Hinsichtlich des weiteren Parteivortrags und der tatsächlichen Feststellungen erster Instanz sowie der Anträge der Parteien in erster Instanz wird auf das angefochtene Urteil vom 09.09.2016 (Bl. 87/101 d.A.) Bezug genommen (§ 540 I 1 Nr. 1 ZPO).
Das Landgericht hat die Klage abgewiesen, und zwar mit der Begründung, dass das Gericht nicht davon überzeugt sei, dass der streitgegenständliche Unfall der Betriebsgefahr des Beklagten-Pkws zuzuordnen ist. Es könne nicht ausgeschlossen werden, dass der Beklagte zu 1) sein Fahrzeug bereits vor der Haltelinie zum Stillstand gebracht hatte und der Kläger nur auf Grund einer zu Unrecht angenommenen Fahrbewegung des Beklagten-Pkws ein Ausweichmanöver einleitete.

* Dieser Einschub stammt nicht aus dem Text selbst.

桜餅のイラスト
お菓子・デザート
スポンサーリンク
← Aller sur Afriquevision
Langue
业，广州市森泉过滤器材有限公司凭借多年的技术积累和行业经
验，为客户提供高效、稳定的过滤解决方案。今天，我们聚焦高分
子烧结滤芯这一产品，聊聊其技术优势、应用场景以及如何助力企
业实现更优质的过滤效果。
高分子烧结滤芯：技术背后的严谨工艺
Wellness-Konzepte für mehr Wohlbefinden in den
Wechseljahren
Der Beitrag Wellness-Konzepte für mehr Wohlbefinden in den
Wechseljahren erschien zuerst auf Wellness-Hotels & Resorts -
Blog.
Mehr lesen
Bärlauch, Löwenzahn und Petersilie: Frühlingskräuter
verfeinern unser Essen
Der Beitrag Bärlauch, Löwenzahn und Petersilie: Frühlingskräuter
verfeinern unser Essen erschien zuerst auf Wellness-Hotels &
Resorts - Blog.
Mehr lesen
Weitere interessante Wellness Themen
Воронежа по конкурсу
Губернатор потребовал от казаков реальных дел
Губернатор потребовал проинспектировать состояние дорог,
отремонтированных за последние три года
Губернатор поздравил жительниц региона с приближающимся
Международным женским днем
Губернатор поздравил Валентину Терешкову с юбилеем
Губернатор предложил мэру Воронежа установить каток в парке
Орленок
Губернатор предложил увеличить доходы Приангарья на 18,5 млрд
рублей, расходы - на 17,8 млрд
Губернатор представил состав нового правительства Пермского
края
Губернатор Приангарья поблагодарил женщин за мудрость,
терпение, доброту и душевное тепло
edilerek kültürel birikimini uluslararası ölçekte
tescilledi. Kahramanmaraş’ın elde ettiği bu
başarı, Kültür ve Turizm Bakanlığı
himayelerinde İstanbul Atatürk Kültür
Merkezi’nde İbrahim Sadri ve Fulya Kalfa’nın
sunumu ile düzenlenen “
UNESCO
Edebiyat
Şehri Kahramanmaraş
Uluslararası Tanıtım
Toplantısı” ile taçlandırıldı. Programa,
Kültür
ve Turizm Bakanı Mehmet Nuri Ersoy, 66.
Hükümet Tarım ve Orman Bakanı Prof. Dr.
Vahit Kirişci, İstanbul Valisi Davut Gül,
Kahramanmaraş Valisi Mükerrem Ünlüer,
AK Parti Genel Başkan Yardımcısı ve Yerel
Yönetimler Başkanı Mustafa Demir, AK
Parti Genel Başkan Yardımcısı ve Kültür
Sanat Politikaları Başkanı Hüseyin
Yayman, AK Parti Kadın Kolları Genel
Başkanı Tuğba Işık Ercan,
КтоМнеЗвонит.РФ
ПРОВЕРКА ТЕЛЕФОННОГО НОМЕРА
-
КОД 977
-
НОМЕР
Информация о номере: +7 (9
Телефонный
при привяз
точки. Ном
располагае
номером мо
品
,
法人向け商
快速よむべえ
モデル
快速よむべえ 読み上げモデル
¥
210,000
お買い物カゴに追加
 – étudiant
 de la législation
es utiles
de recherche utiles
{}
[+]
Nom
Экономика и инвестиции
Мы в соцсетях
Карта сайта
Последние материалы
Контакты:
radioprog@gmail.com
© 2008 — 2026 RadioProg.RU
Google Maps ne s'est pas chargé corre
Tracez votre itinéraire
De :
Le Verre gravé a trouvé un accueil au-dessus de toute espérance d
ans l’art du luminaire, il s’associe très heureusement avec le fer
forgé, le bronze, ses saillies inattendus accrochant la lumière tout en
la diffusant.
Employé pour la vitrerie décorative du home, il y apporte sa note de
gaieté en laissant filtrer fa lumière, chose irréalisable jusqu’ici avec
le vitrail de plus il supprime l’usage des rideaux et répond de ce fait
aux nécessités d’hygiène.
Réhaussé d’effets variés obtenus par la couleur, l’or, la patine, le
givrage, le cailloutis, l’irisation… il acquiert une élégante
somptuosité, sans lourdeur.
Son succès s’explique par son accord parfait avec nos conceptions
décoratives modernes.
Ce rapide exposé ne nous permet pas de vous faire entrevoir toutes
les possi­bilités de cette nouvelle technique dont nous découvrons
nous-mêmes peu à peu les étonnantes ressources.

Hinsichtlich der weiteren Erwägungen des Landgerichts wird auf die Entscheidungsgründe des angefochtenen Urteils Bezug genommen.
Gegen dieses dem Kläger am 14.09.2016 zugestellte Urteil hat die Kläger mit einem beim Oberlandesgericht München am 10.10.2016 eingegangenen Schriftsatz Berufung eingelegt (Bl. 108/109 d.A.) und diese nach Verlängerung der Berufungsbegründungsfrist bis zum 14.12.2016 mit einem beim Oberlandesgericht München am 13.12.2016 eingegangenen Schriftsatz (Bl. 117/123 d.A.) begründet.
Der Kläger beantragt,
I. Das Urteil des Landgerichts München II vom 09.09.16 zu Aktenzeichen 13 O 3024/15 wird aufgehoben.
II. Die Beklagten werden samtverbindlich verurteilt, an den Kläger 1.794,48 € nebst 5% Zinsen über dem Basiszinssatz hieraus seit 15.01.2015 zu zahlen.
III. Die Beklagten werden samtverbindlich verurteilt, an den Kläger ein der Höhe nach in das Ermessen des Gerichts gestelltes Schmerzensgeld zu zahlen nebst 5% Zinsen über dem Basiszinssatz hieraus seit 01.01.15.
IV. Die Beklagten werden samtverbindlich verurteilt, vorgerichtliche Kosten - nicht anrechenbare Anwaltsgebühren - in Höhe von 808,13 € zu zahlen.
Die Beklagten beantragen,
Die gegnerische Berufung wird kostenpflichtig zurückgewiesen.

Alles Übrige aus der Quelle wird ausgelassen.